_To do_: The line containing "BIONET VIỆT NAM" marks the start, and the last line of the records below marks the end. Print that run exactly and nothing else.

_Input data_:
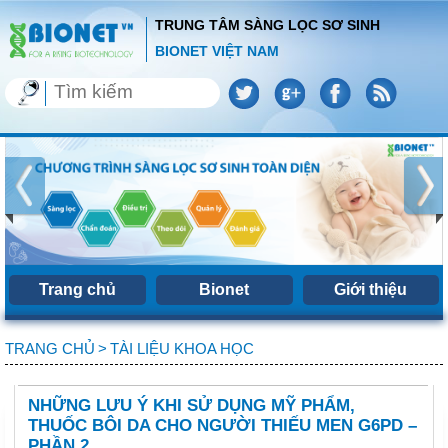
TRUNG TÂM SÀNG LỌC SƠ SINH
BIONET VIỆT NAM
Trang chủ
Bionet
Giới thiệu
TRANG CHỦ
>
TÀI LIỆU KHOA HỌC
NHỮNG LƯU Ý KHI SỬ DỤNG MỸ PHẨM,
THUỐC BÔI DA CHO NGƯỜI THIẾU MEN G6PD –
PHẦN 2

_Task result_:
BIONET VIỆT NAM
Trang chủ
Bionet
Giới thiệu
TRANG CHỦ
>
TÀI LIỆU KHOA HỌC
NHỮNG LƯU Ý KHI SỬ DỤNG MỸ PHẨM,
THUỐC BÔI DA CHO NGƯỜI THIẾU MEN G6PD –
PHẦN 2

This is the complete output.